The game of Go reasserts itself. Starched silk sleeves rustle. ‘It is customary,’ observes Enomoto, ‘to flatter a magistrate’s skill at Go, but truly you are the best player I have met these last five years. I detect the influence of the Honinbo School.’

‘My father’ – the Magistrate sees the old man’s ghost scowling at Enomoto’s money-lender – ‘reached the Second Ryu of the Honinbo. I am an unworthy disciple…’ Shiroyama attacks an isolated stone of Enomoto’s ‘… when time permits.’ He lifts the teapot, but it is empty. He claps, once, and Chamberlain Tomine appears in person. ‘Tea,’ says the Magistrate. Tomine turns around and claps for another servant, who glides to the table, retrieves the tray in perfect silence and vanishes, with a bow in the doorway. The Magistrate imagines the tray descending the ladder of servitude to the toothless crone in the furthest kitchen who warms the water to the perfect heat before pouring it over perfect leaves.

Chamberlain Tomine has gone nowhere: this is his mild protest.

‘So, Tomine: the place is infested with landowners in boundary disputes, petty officials needing positions for errant nephews, bruised wives begging for divorces, all of whom assail you with offers of coins and daughters, chorusing and imploring, “Please, Chamberlain-sama, speak with the Magistrate on my behalf.” ’

Tomine makes an awkward mmf noise in his crushed nose.

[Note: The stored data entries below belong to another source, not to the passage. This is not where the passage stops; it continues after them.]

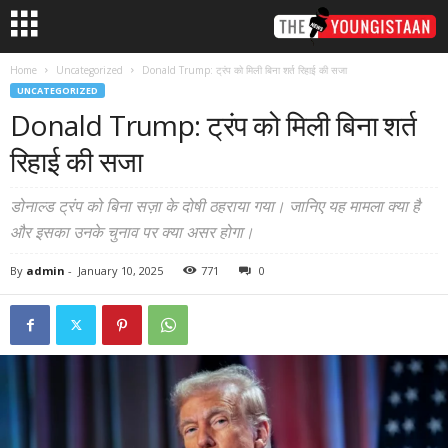
Home
Uncategorized
Donald Trump: ट्रंप को मिली बिना शर्त रिहाई की सजा
UNCATEGORIZED
Donald Trump: ट्रंप को मिली बिना शर्त
रिहाई की सजा
डोनाल्ड ट्रंप को बिना सज़ा के दोषी ठहराया गया। जानिए यह मामला क्या है
और इसका उनके चुनाव पर क्या असर होगा।
By
admin
-
January 10, 2025
771
0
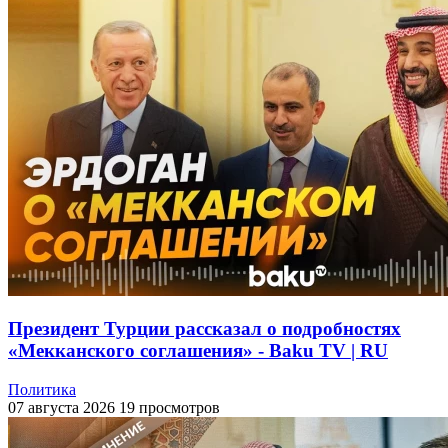
Президент Турции рассказал о подробностях
«Мекканского соглашения» - Baku TV | RU
Политика
07 августа 2026
19 просмотров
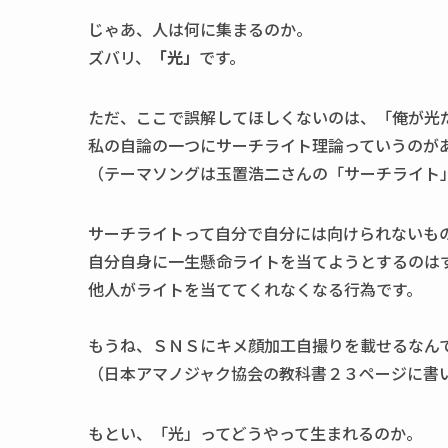
じゃあ、人は何に集まるのか。
ズバリ、
「光」
です。
ただ、ここで誤解してほしくないのは、「俺が光
私の自論の一つにサーチライト理論っていうのが
（テーマソングは玉置浩二さんの「サーチライト
サーチライトって自分で自分には向けられないも
自分自身に一生懸命ライトを当てようとするのは
他人がライトを当ててくれなくなる行為です。
もうね、ＳＮＳにキメ顔加工自撮りを載せるなん
（日本アマノジャク協会の教科書２３ページに書
もとい、「光」ってどうやって生まれるのか。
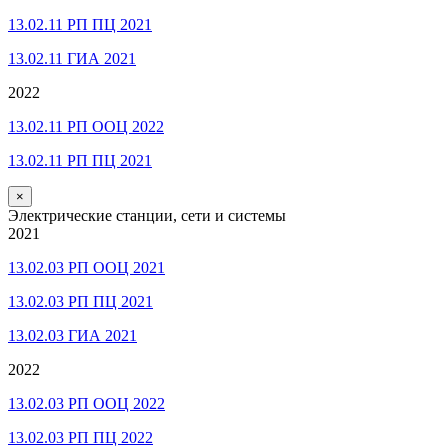
13.02.11 РП ПЦ 2021
13.02.11 ГИА 2021
2022
13.02.11 РП ООЦ 2022
13.02.11 РП ПЦ 2021
×
Электрические станции, сети и системы
2021
13.02.03 РП ООЦ 2021
13.02.03 РП ПЦ 2021
13.02.03 ГИА 2021
2022
13.02.03 РП ООЦ 2022
13.02.03 РП ПЦ 2022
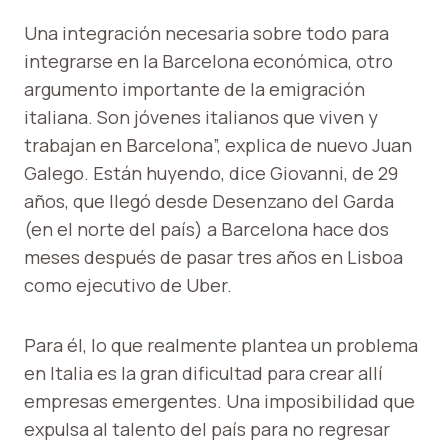
Una integración necesaria sobre todo para
integrarse en la Barcelona económica, otro
argumento importante de la emigración
italiana. Son jóvenes italianos que viven y
trabajan en Barcelona”, explica de nuevo Juan
Galego. Están huyendo, dice Giovanni, de 29
años, que llegó desde Desenzano del Garda
(en el norte del país) a Barcelona hace dos
meses después de pasar tres años en Lisboa
como ejecutivo de Uber.
Para él, lo que realmente plantea un problema
en Italia es la gran dificultad para crear allí
empresas emergentes. Una imposibilidad que
expulsa al talento del país para no regresar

A magistrate is the slave, Shiroyama thinks, of that many-headed wanting…

‘Watch the goldfish,’ he tells Tomine. ‘Fetch me in a few minutes.’

The circumspect chamberlain withdraws to the Courtyard.

‘Our game is unfair,’ says Enomoto. ‘You are distracted by duty.’

A jade-and-ash dragonfly lands on the edge of the board.

‘High office,’ replies the Magistrate, ‘is distractions, of all sizes.’ He has heard that the Abbot can remove the ki of insects and small creatures through the palm of his hand, and he half hopes for a demonstration, but the dragonfly is already gone. ‘Lord Enomoto, too, has a domain to govern, a Shrine to maintain, scholarly interests and…’ to accuse him of commercial interests would be an insult ‘… other matters.’

‘My days, to be certain, are never idle,’ Enomoto places a stone in the heart of the board, ‘but Mount Shiranui rejuvenates me.’

An autumn breeze drags its invisible robes around the fine room.

I am powerful enough, the casual reference reminds the Magistrate, to oblige the Aibagawa girl, a favourite of yours, to take vows in my Shrine, and you could not intercede.

Shiroyama tries to concentrate on the game’s present and future.

Once, Shiroyama’s father taught him, nobility and samurai ruled Japan…

The kneeling servant parts the doors, bows, and brings in the tray.

… but now it is Deception, Greed, Corruption and Lust who govern.

The servant brings two new cups and a teapot.

‘Lord Abbot,’ says Shiroyama, ‘would you care for some tea?’

‘You shan’t be insulted,’ he states, ‘by my preference for my own drink.’

‘Your…’ what is the tactful word? ‘… your reticence no longer surprises.’

Enomoto’s indigo-clad aspirant is already there. The shaven-headed youth uncorks a gourd and leaves it with his master.

‘Has your host ever…’ Once again, the Magistrate hunts for the right words.

‘Been angered by an implicit accusation that he meant to poison me? Yes, upon occasion. But then I pacify him with the story of how an enemy’s servant – a woman – obtained a post at the residence of a famous Miyako family. She worked there as a trusted maid for two years until my next visit. She embellished my meal with a few grains of an odourless poison. Had my Order’s doctor, Master Suzaku, not been on hand to administer an antidote, I would have died, and my friend’s family would have been disgraced.’

‘You have some unscrupulous enemies, Lord Abbot.’

He lifts the neck of the gourd to his mouth, tilts his head and drinks. ‘Enemies flock to power,’ he wipes his lips, ‘like wasps to split figs.’

Shiroyama threatens Enomoto’s isolated stone by placing it in atari.

An earth tremor animates the stones; they blur and buzz…

… but are not dislocated, and the tremor passes.

‘Pardon my vulgarity,’ says Enomoto, ‘for referring to the business of Numa once again, but that I keep a Shogun’s magistrate from his duties troubles my conscience. How much credit would it be helpful for Numa to supply in the first instance?’